Surrey Just Overtook London as the Home of the UK's Most Expensive Pint

By Tom Pritchard on at

For many a year people in London have had to deal with the fact that buying booze in the local pub is expensive. So expensive that you could buy two or three pints for the same price in other parts of the country. Well now they can breathe a sigh of relief, because it's no longer the most place with the most expensive pints.

Not because the prices have gone down, but because according to the Good Pub Guide, the average price of a pint in Surrey is £4.40 - 20p more than what you'll expect to pay in the capital. This is actually the first time in the guide's history that London isn't the most expensive place to buy beer, and the people who put together the guide don't really know why. Fiona Stapely, the guide's editor, said:

"We’re not sure why this has happened, but Surrey is so affluent. It’s always going to be the expensive places – either London or Surrey. It may be that we have quite a lot of little local pubs in the guide that are London locals and they’re not as expensive as some of the big pubs [in the capital] that young people go to."

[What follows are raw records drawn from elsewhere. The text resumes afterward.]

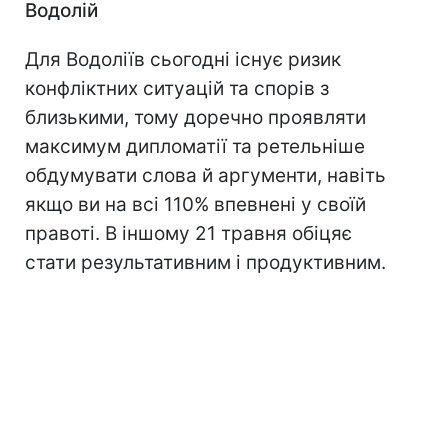
Водолій
Для Водоліїв сьогодні існує ризик
конфліктних ситуацій та спорів з
близькими, тому доречно проявляти
максимум дипломатії та ретельніше
обдумувати слова й аргументи, навіть
якщо ви на всі 110% впевнені у своїй
правоті. В іншому 21 травня обіцяє
стати результативним і продуктивним.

I'll level with you. I don't have a clue what she's trying to say here. Does it mean the pubs they've featured just happen to make Surrey look more expensive than it is? If that's what she means, that seems like a huge oversight in the way this part of the guide operates. I've asked around and my colleagues aren't sure what Stapely means either, so if anyone can shed some light on this we'd be grateful.

The cheapest pints can be found in Yorkshire and Herefordshire, which both have an average price of £3.31 per pint. Meanwhile pubs brewing their own beer have an average cost of £3.09 a pint. Across the whole country the average price is £3.60, which is 13p higher than last year.

The guide also shows that a lot of pubs are starting to vary their services, with more and more offering things like accommodation, food, and catering services. Some have even opened up delis to sell local produce, started book clubs, and hosted conferences.

Stapley added:

"You name it and pubs have thought of it. It's this entrepreneurial spirit that will keep pubs alive and kicking for years to come, despite all the doom and gloom around."